Competitive Edge Liberty Broadband’s strength comes from its large, strategic stakes in two powerful regional operators: Charter Communications in the continental U.S. and GCI in Alaska. Charter runs one of the largest broadband networks in the country, benefiting from huge scale, dense urban and suburban coverage, and high switching costs for customers. Its move to faster, symmetrical broadband and bundled offerings (internet, Wi‑Fi, and mobile) deepens customer relationships and raises barriers to entry. GCI, meanwhile, holds a dominant position in Alaska, where harsh geography and high build‑out costs make it very difficult for new competitors to replicate its network. Together, these holdings give Liberty Broadband exposure to markets with structural advantages: scale in the lower 48 states and near‑monopoly characteristics in Alaska. The main competitive risks are ongoing pressure from fiber‑to‑the‑home providers, fixed wireless broadband, and potential regulatory changes that could influence pricing or returns on network investments.


Innovation and R&D

Innovation and R&D Innovation at Liberty Broadband is expressed mainly through the capital programs and technology roadmaps of Charter and GCI rather than classic in‑house R&D. Charter’s push into DOCSIS 4.0 is a major step, allowing it to offer fiber‑like speeds using its existing cable infrastructure, which can be cheaper and faster to upgrade than building entirely new fiber networks. Its large rural expansion program also acts as an innovation platform, extending high‑speed connectivity to previously unserved areas, often supported by public funding. GCI is innovating in a different way: by combining fiber, microwave links, and satellites to serve remote Alaskan communities, and by rolling out 5G to places that historically had limited connectivity. These efforts are capital intensive but help maintain a technological edge and reinforce local monopolies or oligopolies. For Liberty Broadband, the key innovation levers are capital allocation, backing these rollouts, and positioning its holdings to benefit from future demand for high‑capacity, low‑latency networks.


Summary

Liberty Broadband is essentially a focused broadband holding company: most of its value and risk come from its stakes in Charter and GCI rather than from a diversified set of businesses. Financially, it shows gradually rising revenue and solid profitability, but with earnings that can swing from year to year as investment income and one‑off factors move around.
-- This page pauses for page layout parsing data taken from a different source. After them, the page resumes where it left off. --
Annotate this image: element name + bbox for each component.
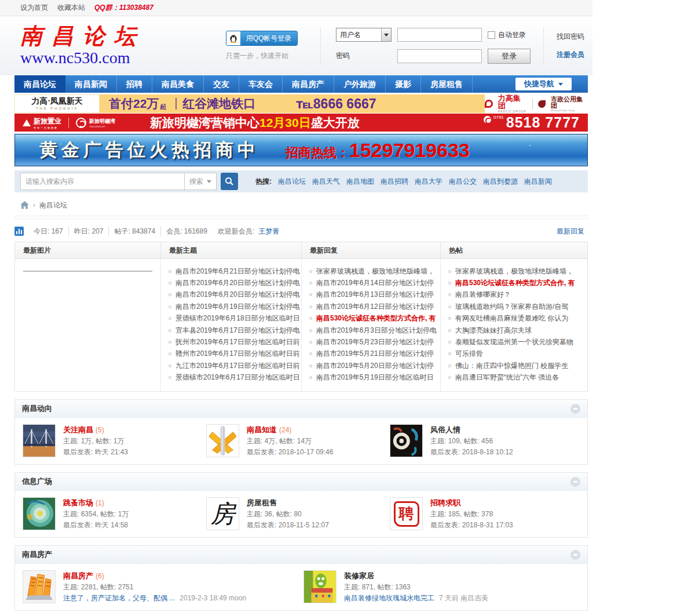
auto-login-checkbox[interactable] [488, 31, 495, 39]
lastpost-link[interactable]: 注意了，房产证加名，父母、配偶 ... [63, 594, 175, 602]
post-link[interactable]: 南昌市2019年6月12日部分地区计划停 [316, 302, 434, 312]
username-input[interactable] [397, 28, 482, 42]
forum-thumb-mask[interactable] [390, 424, 423, 457]
hot-search-link[interactable]: 南昌新闻 [524, 177, 552, 187]
post-link[interactable]: 九江市2019年6月17日部分地区临时日前 [175, 361, 300, 371]
forum-thumb-disc[interactable] [23, 497, 56, 530]
collapse-button[interactable] [570, 477, 580, 487]
post-link[interactable]: 张家界玻璃栈道，极致地球绝版峰墙， [455, 267, 573, 276]
stat-label: 帖子: [114, 227, 132, 235]
post-link[interactable]: 南昌遭日军野蛮“统治”六年 强迫各 [455, 373, 559, 382]
hot-search-link[interactable]: 南昌大学 [415, 177, 442, 187]
ad-banner-xinlv[interactable]: 新旅置业专筑一生理想家 新旅明樾湾XINLVRESORT 新旅明樾湾营销中心12… [14, 114, 588, 132]
nav-tab-2[interactable]: 南昌新闻 [65, 75, 117, 93]
collapse-button[interactable] [570, 404, 580, 414]
post-link[interactable]: 南昌530论坛诚征各种类型方式合作, 有 [316, 314, 436, 323]
qq-login-button[interactable]: 用QQ帐号登录 [226, 31, 298, 46]
hot-search-link[interactable]: 南昌公交 [449, 177, 477, 187]
post-link[interactable]: 宜丰县2019年6月17日部分地区计划停电 [175, 326, 300, 336]
select-caret-button[interactable] [381, 28, 391, 41]
password-input[interactable] [397, 49, 482, 63]
post-link[interactable]: 大胸漂亮妹妹打高尔夫球 [455, 326, 532, 336]
post-link[interactable]: 佛山：南庄四中惊爆艳照门 校服学生 [455, 361, 568, 371]
bar-chart-icon [14, 227, 24, 236]
collapse-button[interactable] [570, 550, 580, 560]
favorite-link[interactable]: 收藏本站 [57, 3, 85, 13]
username-select[interactable]: 用户名 [336, 28, 392, 42]
forum-name-link[interactable]: 风俗人情 [430, 425, 460, 434]
hot-search-link[interactable]: 南昌天气 [312, 177, 340, 187]
nav-tab-1[interactable]: 南昌论坛 [14, 75, 65, 93]
forum-name-link[interactable]: 南昌房产 [63, 571, 93, 580]
home-icon[interactable] [20, 201, 29, 209]
breadcrumb-current[interactable]: 南昌论坛 [39, 201, 67, 210]
post-link[interactable]: 南昌市2019年5月19日部分地区临时日 [316, 373, 434, 382]
post-link[interactable]: 南昌市2019年6月21日部分地区计划停电 [175, 267, 300, 276]
post-link[interactable]: 南昌市2019年6月3日部分地区计划停电 [316, 326, 437, 336]
nav-tab-3[interactable]: 招聘 [117, 75, 152, 93]
post-link[interactable]: 南昌市2019年5月21日部分地区计划停 [316, 349, 434, 359]
ad-banner-phoenix[interactable]: 力高·凤凰新天 THE PHOENIX 首付22万 起 红谷滩地铁口 ℡8666… [14, 94, 588, 113]
nav-tab-6[interactable]: 车友会 [239, 75, 283, 93]
post-link[interactable]: 有网友吐槽南昌麻辣烫最难吃 你认为 [455, 314, 568, 323]
forum-name-link[interactable]: 房屋租售 [247, 498, 277, 507]
register-link[interactable]: 注册会员 [557, 50, 584, 60]
post-link[interactable]: 景德镇市2019年6月17日部分地区临时日 [175, 373, 300, 382]
post-link[interactable]: 南昌市2019年5月23日部分地区计划停 [316, 337, 434, 347]
post-link[interactable]: 南昌530论坛诚征各种类型方式合作, 有 [455, 278, 575, 288]
post-link[interactable]: 景德镇市2019年6月18日部分地区临时日 [175, 314, 300, 323]
post-link[interactable]: 张家界玻璃栈道，极致地球绝版峰墙， [316, 267, 434, 276]
post-link[interactable]: 南昌市2019年6月19日部分地区计划停电 [175, 302, 300, 312]
quick-nav-button[interactable]: 快捷导航 [515, 78, 572, 90]
forum-thumb-decor[interactable] [303, 570, 336, 603]
list-item: 南昌装修哪家好？ [441, 289, 587, 301]
post-link[interactable]: 赣州市2019年6月17日部分地区临时日前 [175, 349, 300, 359]
lastpost-link[interactable]: 南昌装修绿地玫瑰城水电完工 [344, 594, 434, 602]
nav-tab-9[interactable]: 摄影 [386, 75, 421, 93]
post-link[interactable]: 南昌市2019年5月20日部分地区计划停 [316, 361, 434, 371]
site-logo[interactable]: 南昌论坛 www.nc530.com [20, 24, 226, 67]
forum-thumb-towers[interactable] [23, 570, 56, 603]
forum-name-link[interactable]: 装修家居 [344, 571, 374, 580]
ad-banner-gold[interactable]: 黄金广告位火热招商中 招商热线： 15297919633 [14, 134, 588, 166]
search-button[interactable] [221, 173, 238, 190]
post-link[interactable]: 抚州市2019年6月17日部分地区临时日前 [175, 337, 300, 347]
post-link[interactable]: 南昌市2019年6月20日部分地区计划停电 [175, 278, 300, 288]
set-home-link[interactable]: 设为首页 [20, 3, 48, 13]
post-link[interactable]: 玻璃栈道敢约吗？张家界自助游/自驾 [455, 302, 568, 312]
latest-reply-link[interactable]: 最新回复 [557, 227, 584, 236]
bullet-icon [169, 293, 171, 296]
forum-name-link[interactable]: 跳蚤市场 [63, 498, 93, 507]
forum-thumb-seal[interactable]: 聘 [390, 497, 423, 530]
forum-name-link[interactable]: 招聘求职 [430, 498, 460, 507]
bullet-icon [309, 365, 312, 367]
post-link[interactable]: 南昌市2019年6月13日部分地区计划停 [316, 290, 434, 300]
hot-search-link[interactable]: 南昌地图 [346, 177, 374, 187]
find-password-link[interactable]: 找回密码 [557, 32, 584, 42]
hot-search-link[interactable]: 南昌论坛 [278, 177, 306, 187]
post-link[interactable]: 可乐排骨 [455, 349, 483, 359]
post-link[interactable]: 泰顺疑似发现温州第一个状元徐奭墓物 [455, 337, 573, 347]
search-type-dropdown[interactable]: 搜索 [184, 173, 217, 190]
nav-tab-8[interactable]: 户外旅游 [334, 75, 386, 93]
nav-tab-5[interactable]: 交友 [204, 75, 239, 93]
topics-value: 6354 [81, 510, 97, 518]
hot-search-link[interactable]: 南昌到婺源 [483, 177, 518, 187]
nav-tab-4[interactable]: 南昌美食 [152, 75, 204, 93]
forum-thumb-cross[interactable] [206, 424, 239, 457]
list-item: 有网友吐槽南昌麻辣烫最难吃 你认为 [441, 313, 587, 325]
forum-name-link[interactable]: 关注南昌 [63, 425, 93, 434]
forum-name-link[interactable]: 南昌知道 [247, 425, 277, 434]
search-input[interactable] [20, 173, 184, 190]
post-link[interactable]: 南昌市2019年6月14日部分地区计划停 [316, 278, 434, 288]
forum-thumb-bridge[interactable] [23, 424, 56, 457]
newest-member-link[interactable]: 王梦菁 [259, 227, 280, 235]
nav-tab-10[interactable]: 房屋租售 [421, 75, 473, 93]
forum-thumb-fang[interactable]: 房 [206, 497, 239, 530]
post-link[interactable]: 南昌装修哪家好？ [455, 290, 511, 300]
login-button[interactable]: 登录 [488, 49, 531, 64]
post-link[interactable]: 南昌市2019年6月20日部分地区计划停电 [175, 290, 300, 300]
nav-tab-7[interactable]: 南昌房产 [283, 75, 334, 93]
hot-search-link[interactable]: 南昌招聘 [381, 177, 408, 187]
stat-value: 207 [92, 227, 103, 235]
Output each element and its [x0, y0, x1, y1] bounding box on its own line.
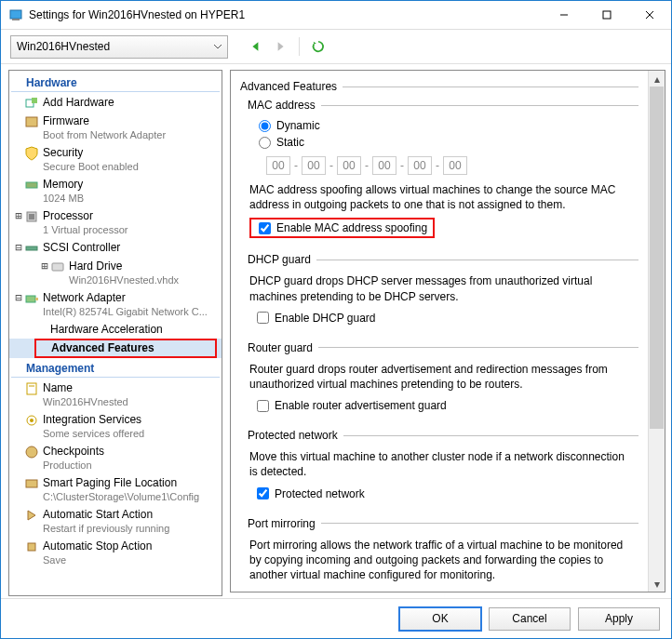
nav-tree[interactable]: Hardware Add Hardware FirmwareBoot from …	[8, 70, 222, 596]
settings-panel-container: Advanced Features MAC address Dynamic	[226, 64, 671, 598]
tree-security[interactable]: SecuritySecure Boot enabled	[9, 144, 222, 176]
mac-spoof-desc: MAC address spoofing allows virtual mach…	[240, 179, 638, 218]
tree-memory[interactable]: Memory1024 MB	[9, 176, 222, 207]
services-icon	[24, 413, 39, 428]
nav-back-button[interactable]	[247, 37, 265, 56]
tree-name[interactable]: NameWin2016HVnested	[9, 379, 222, 411]
scsi-icon	[24, 241, 39, 256]
mac-octet-4[interactable]	[372, 156, 396, 175]
hdd-icon	[50, 260, 65, 274]
firmware-icon	[24, 114, 39, 129]
vm-selector-combobox[interactable]: Win2016HVnested	[10, 35, 228, 59]
collapse-icon[interactable]: ⊟	[13, 241, 24, 255]
settings-window: Settings for Win2016HVnested on HYPER1 W…	[0, 0, 672, 639]
svg-rect-21	[26, 480, 37, 487]
section-hardware: Hardware	[11, 74, 220, 92]
section-management: Management	[11, 360, 220, 378]
svg-rect-12	[26, 246, 37, 250]
svg-rect-3	[603, 11, 611, 19]
tree-advanced-features[interactable]: Advanced Features	[9, 339, 222, 358]
svg-point-19	[30, 419, 34, 422]
scroll-thumb[interactable]	[650, 87, 664, 429]
svg-rect-13	[52, 263, 63, 271]
auto-start-icon	[24, 508, 39, 523]
scroll-up-icon[interactable]: ▴	[649, 71, 665, 87]
mac-octet-5[interactable]	[408, 156, 432, 175]
ok-button[interactable]: OK	[399, 607, 481, 631]
auto-stop-icon	[24, 539, 39, 554]
svg-rect-11	[29, 214, 34, 220]
nic-icon	[24, 291, 39, 306]
tree-hard-drive[interactable]: ⊞ Hard DriveWin2016HVnested.vhdx	[9, 258, 222, 289]
router-guard-checkbox[interactable]	[257, 400, 269, 412]
collapse-icon[interactable]: ⊟	[13, 291, 24, 305]
router-desc: Router guard drops router advertisement …	[240, 358, 638, 397]
mac-static-label: Static	[276, 136, 304, 149]
apply-button[interactable]: Apply	[578, 607, 660, 631]
tree-hw-acceleration[interactable]: Hardware Acceleration	[9, 321, 222, 339]
tree-smart-paging[interactable]: Smart Paging File LocationC:\ClusterStor…	[9, 474, 222, 506]
mac-static-radio[interactable]	[259, 137, 271, 149]
mac-spoof-label: Enable MAC address spoofing	[276, 221, 427, 234]
svg-rect-16	[27, 383, 36, 394]
checkpoint-icon	[24, 445, 39, 459]
mirror-group-label: Port mirroring	[248, 517, 316, 530]
tree-checkpoints[interactable]: CheckpointsProduction	[9, 443, 222, 474]
nav-forward-button[interactable]	[271, 37, 289, 56]
tree-integration-services[interactable]: Integration ServicesSome services offere…	[9, 411, 222, 443]
cancel-button[interactable]: Cancel	[489, 607, 571, 631]
mac-dynamic-radio[interactable]	[259, 120, 271, 132]
expand-icon[interactable]: ⊞	[13, 209, 24, 223]
minimize-button[interactable]	[543, 1, 585, 29]
mirror-desc: Port mirroring allows the network traffi…	[240, 534, 638, 589]
protected-group-label: Protected network	[248, 429, 338, 442]
svg-rect-7	[32, 98, 37, 103]
mac-octet-1[interactable]	[266, 156, 290, 175]
tree-network-adapter[interactable]: ⊟ Network AdapterIntel(R) 82574L Gigabit…	[9, 289, 222, 321]
paging-icon	[24, 476, 39, 491]
memory-icon	[24, 178, 39, 193]
svg-rect-1	[12, 19, 20, 20]
scroll-down-icon[interactable]: ▾	[649, 576, 665, 592]
window-title: Settings for Win2016HVnested on HYPER1	[29, 8, 543, 21]
dhcp-guard-label: Enable DHCP guard	[275, 312, 376, 325]
expand-icon[interactable]: ⊞	[39, 260, 50, 273]
svg-rect-9	[26, 182, 37, 188]
maximize-button[interactable]	[585, 1, 628, 29]
nav-tree-container: Hardware Add Hardware FirmwareBoot from …	[1, 64, 226, 598]
panel-title: Advanced Features	[240, 80, 337, 93]
mac-octet-2[interactable]	[302, 156, 326, 175]
svg-point-20	[26, 446, 37, 458]
mac-octet-fields: - - - - -	[240, 151, 638, 179]
name-icon	[24, 381, 39, 396]
tree-add-hardware[interactable]: Add Hardware	[9, 94, 222, 113]
tree-processor[interactable]: ⊞ Processor1 Virtual processor	[9, 207, 222, 239]
cpu-icon	[24, 209, 39, 224]
mac-dynamic-label: Dynamic	[276, 119, 320, 132]
dhcp-guard-checkbox[interactable]	[257, 312, 269, 324]
tree-firmware[interactable]: FirmwareBoot from Network Adapter	[9, 113, 222, 144]
protected-network-checkbox[interactable]	[257, 487, 269, 499]
protected-network-label: Protected network	[275, 487, 365, 500]
mac-octet-6[interactable]	[443, 156, 467, 175]
titlebar: Settings for Win2016HVnested on HYPER1	[1, 1, 671, 30]
mac-octet-3[interactable]	[337, 156, 361, 175]
close-button[interactable]	[628, 1, 671, 29]
tree-auto-start[interactable]: Automatic Start ActionRestart if previou…	[9, 506, 222, 538]
svg-rect-8	[26, 117, 37, 126]
mac-spoof-checkbox[interactable]	[259, 222, 271, 234]
vm-selector-value: Win2016HVnested	[17, 40, 110, 53]
tree-scsi-controller[interactable]: ⊟ SCSI Controller	[9, 239, 222, 258]
footer: OK Cancel Apply	[1, 598, 671, 638]
add-hardware-icon	[24, 96, 39, 111]
settings-panel: Advanced Features MAC address Dynamic	[230, 70, 665, 592]
svg-rect-0	[10, 10, 21, 19]
panel-scrollbar[interactable]: ▴ ▾	[648, 71, 665, 592]
mac-group-label: MAC address	[248, 99, 316, 112]
app-icon	[8, 7, 23, 22]
svg-rect-14	[26, 296, 35, 302]
refresh-button[interactable]	[309, 37, 328, 56]
toolbar: Win2016HVnested	[1, 30, 671, 64]
tree-auto-stop[interactable]: Automatic Stop ActionSave	[9, 538, 222, 569]
svg-rect-15	[35, 298, 38, 300]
The balance sheet carries meaningful but manageable debt, limited cash, and a substantial equity base tied to the value of its holdings. Cash flows are tight because ongoing network investments absorb more cash than the core operations generate, underscoring its role as a long‑term infrastructure investor rather than a near‑term cash machine. Competitively, its assets benefit from strong moats: Charter’s scale and infrastructure upgrades in the lower 48 and GCI’s entrenched position in Alaska. The strategic question going forward is how effectively Liberty Broadband can convert those technology upgrades and rural build‑outs into durable, steady cash flows, while balancing debt levels, limited liquidity, and exposure to evolving broadband and wireless competition.